Carrier Interest in SDN, NFV Slows Switch, Router Spending

By Jeffrey Burt  |  Posted 2014-05-31
networking Ethernet

Carrier Interest in SDN, NFV Slows Switch, Router Spending

Service providers' interest in software-defined networking and network-functions virtualization may be impacting sales of traditional networking gear, including switches and routers, according to Infonetics Research analysts.

In a recent report, the analysts pointed to this "SDN hesitation" as a key reason behind the slow growth of network router and switch sales to service providers in the first three months of the year.

"Last quarter, we identified the 'SDN hesitation,' where we believe the enormity of the coming software-defined networking and network functions virtualization (NFV) transformation is making carriers be more cautious with their spending," Michael Howard, principal analyst for carrier networks and co-founder of Infonetics, said in a statement. "This hesitation reared its head in the first quarter of 2014, where global service provider router and switch revenue increased only 2 percent from the year-ago quarter."

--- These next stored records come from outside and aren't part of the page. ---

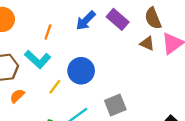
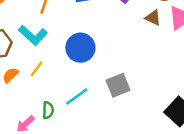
yellow line: (55, 87) -> (37, 69), moved

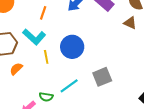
yellow line: (37, 69) -> (46, 57), moved, turned -48
green semicircle: (48, 110) -> (46, 97), turned 96

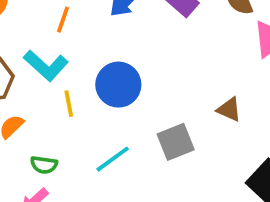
brown triangle: (130, 23) -> (229, 109), moved
green semicircle: (46, 97) -> (44, 165), moved

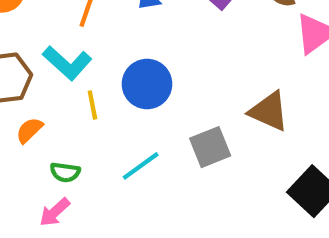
brown triangle: (229, 109) -> (269, 111), size x1.5

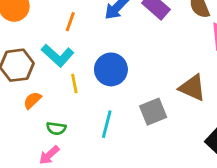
cyan line: (141, 166) -> (107, 124), turned -40

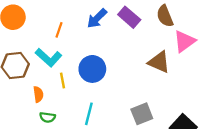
brown triangle: (192, 88) -> (159, 62), moved
orange semicircle: (32, 100) -> (38, 94), moved, turned 126
gray square: (153, 112) -> (142, 114), moved

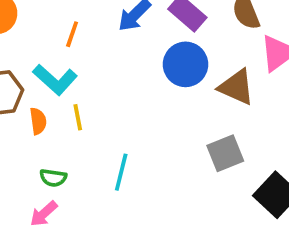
blue circle: (92, 69) -> (185, 64), moved
orange semicircle: (38, 94) -> (38, 121), moved
gray square: (142, 114) -> (225, 153), moved

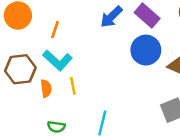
orange line: (72, 34) -> (55, 30), moved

Service provider interest in SDN and NFV continues to be high. An earlier report by Infonetics found that 97 percent of carriers surveyed by the analyst firm plan to deploy SDN in their networks at some point, and 93 plan to implement NFV. However, according to the latest survey released May 28, service providers are holding back some of the money they spend on routers and switches as they prepare to invest in SDN and NFV.

"We believe the current generation of high-capacity edge and core routers can be nursed along for a while as the detailed steps of the SDN-NFV transformation are defined by each service provider—and many of the largest operators in the world are involved, including AT&T, BT, Deutsche Telekom, Telefónica, NTT, China Telecom, and China Mobile," Howard said. "And there is intensifying focus on multiple CDNs (content delivery networks) and smart traffic management across various routes and alternative routes to make routers and optical gear cooperate more closely."

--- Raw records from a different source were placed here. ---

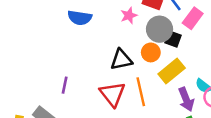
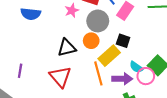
black square: (173, 39) -> (123, 41), moved
orange line: (141, 92) -> (98, 73), moved
purple arrow: (186, 99) -> (122, 79), turned -66

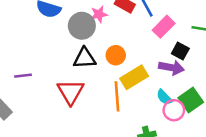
gray circle: (98, 21) -> (82, 26), moved
black square: (123, 41) -> (180, 51), moved
purple line: (20, 71) -> (23, 76), turned 64
purple arrow: (122, 79) -> (171, 68), moved

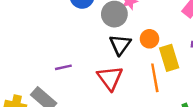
black triangle: (85, 58) -> (120, 45), turned -45
yellow rectangle: (134, 77) -> (169, 58), turned -70

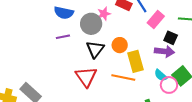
purple line: (63, 67) -> (63, 37), moved
orange line: (155, 78) -> (123, 78), turned -70

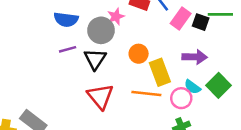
black square: (171, 38) -> (201, 22), moved
black triangle: (95, 49) -> (95, 59), moved
pink circle: (169, 85) -> (181, 98), moved

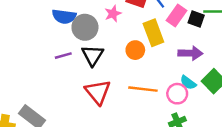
gray circle: (101, 30) -> (85, 27), moved
purple line: (68, 49) -> (63, 56), moved
yellow rectangle: (160, 72) -> (153, 33), moved

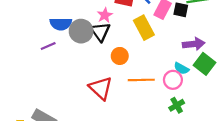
orange circle: (135, 50) -> (120, 56), moved
purple arrow: (190, 53) -> (194, 44), moved
black triangle: (93, 55) -> (100, 32), moved
purple line: (63, 56) -> (48, 46), moved

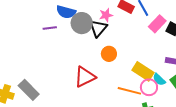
yellow rectangle: (144, 28) -> (143, 71), moved, turned -45
orange line: (141, 80) -> (129, 91), moved
red triangle: (101, 88) -> (85, 77), turned 35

SDN has been a growing focus in the networking world for the past several years, as organizations dealing with rapidly changing business demands—due to such trends as cloud computing, mobility, bring-your-own-device (BYOD) and big data—are looking for ways to make their networks more flexible, dynamic and automated. SDN calls for the decoupling of the network intelligence from the underlying hardware and putting it into software.

Meanwhile, service providers have been the driving force behind NFV, in which networking tasks like load balancing, firewalls and intrusion detection also are taken out of the switches and routers and made into software-based services.

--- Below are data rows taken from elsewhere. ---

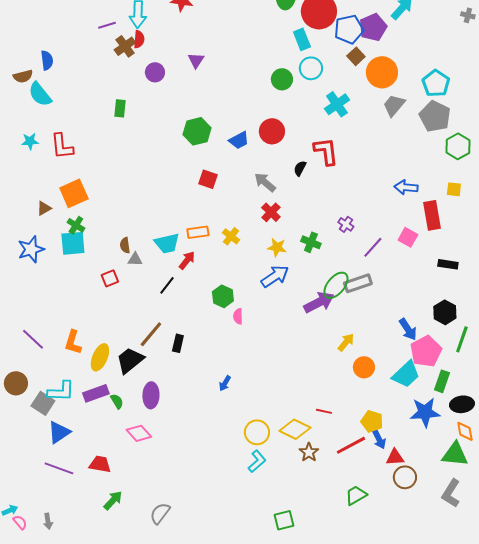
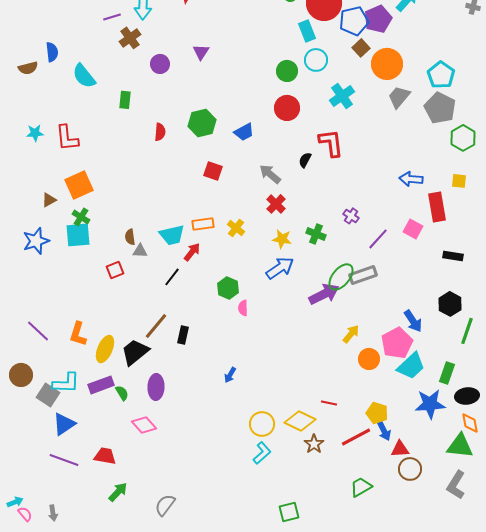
red semicircle: (139, 39) -> (160, 132), moved
cyan semicircle: (40, 94) -> (84, 76), moved
red circle: (272, 131) -> (287, 108), moved
pink pentagon: (426, 351) -> (397, 343), moved

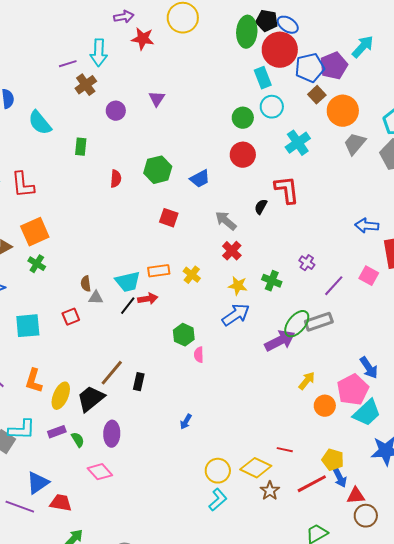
cyan square: (78, 235) -> (28, 326), moved
red arrow: (192, 252) -> (148, 299), turned 42
black line: (172, 277) -> (128, 306), moved
purple rectangle: (101, 385) -> (57, 432), size x0.7
blue triangle: (64, 424) -> (38, 483), moved

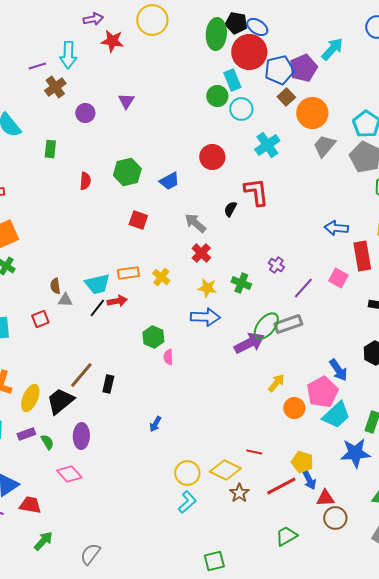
green circle: (243, 118) -> (217, 96), moved
blue arrow: (236, 315) -> (205, 317), turned 36

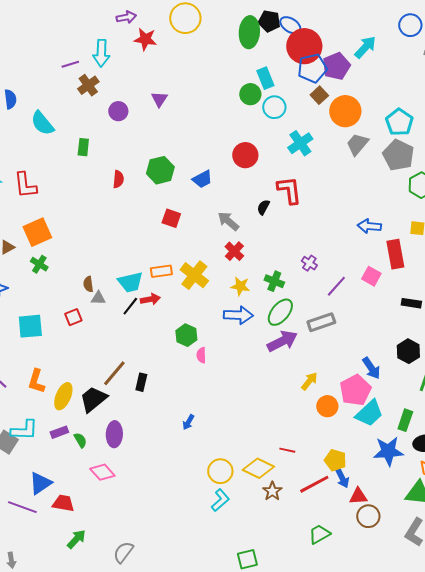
red circle: (249, 52) -> (304, 46), moved
yellow cross: (161, 277) -> (194, 275), size x1.6
green ellipse: (266, 326) -> (280, 312), moved

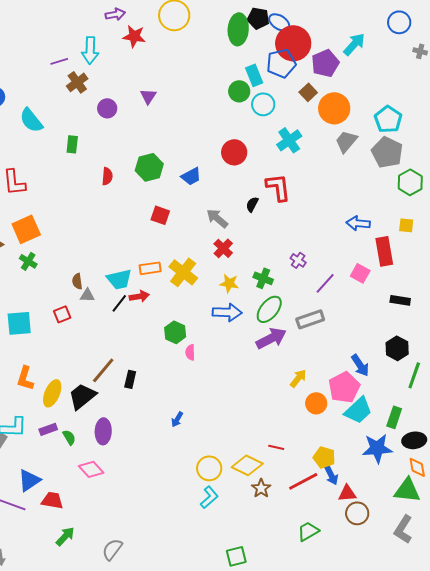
blue pentagon: (312, 68) -> (281, 63), moved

Service providers and network operators are seeing rising competition from such over-the-top (OTT) threats as Google and Skype, and are looking for ways to not only reduce capital and operating expenses, but also to spin out services for customers more quickly. Over the years, they have built up legacy infrastructures that are unwieldy, based on expensive proprietary hardware and time-consuming to program, leading to long service development cycles. Web companies like Google, unhampered by such legacy infrastructures, have created networks that can respond rapidly to the changing demands from increasing mobile users, putting pressure on the traditional telecoms.

Editors note: This story has been changed to better reflect Infonetics' viewpoint that service providers are interested in SDN and NFV, and that that interest could be causing sales of traditional switches and routers to slow.

Carrier Interest in SDN, NFV Slows Switch, Router Spending

A specifications group within the European Telecommunications Standards Institute (ETSI) since 2012 has released a number of papers about NFV, including definitions and use cases. Kelly Herrell, vice president of software at Brocade and former CEO of Vyatta—and SDN and NFV vendor Brocade bought in 2012—said in a recent interview with eWEEK that service providers and carriers are actively investigating and testing NFV concepts, though they are still waiting for SDN to become better defined.

"[NFV] is far more mature" than SDN, Herrell said. "It's modular and much more easy to consume."

Analysts are expecting big things out of SDN. Transparency Market Research has said the SDN market could hit $3.52 billion by 2018. Infonetics researchers late last year said it expects the SDN market to hit $3.1 billion by 2017, and that by that year, 10 percent of all Ethernet switches will be used in SDN environments.

According to Infonetics' numbers released May 28, the worldwide carrier switch and router market—which includes IP edge and core routers and carrier Ethernet switches—grew 2 percent in the first quarter over the same period last year, to $3.2 billion. Cisco Systems remained the top vendor, followed by Juniper Networks, Alcatel-Lucent and Huawei Technologies. The analysts said they expect the edge router market to grow 4.3 percent over the next five years, while the core router business will increase 2.9 percent and carrier Ethernet switches 0.7 percent.

While analysts are expecting SDN to become a formidable market, researchers also are noting that SDN is still in its early stages. In a survey released late last year, QuinStreet Enterprise—publisher of eWEEK—found that while SDN is still getting a lot of attention from vendors and the media, it remains an emerging technology that will take some time before gaining widespread adoption in data centers. The survey, "2014 Data Center Outlook: Data Center Transformation—Where Is Your Enterprise?" found that while SDN is a point of conversation in many organizations, they're holding off on adopting it right now.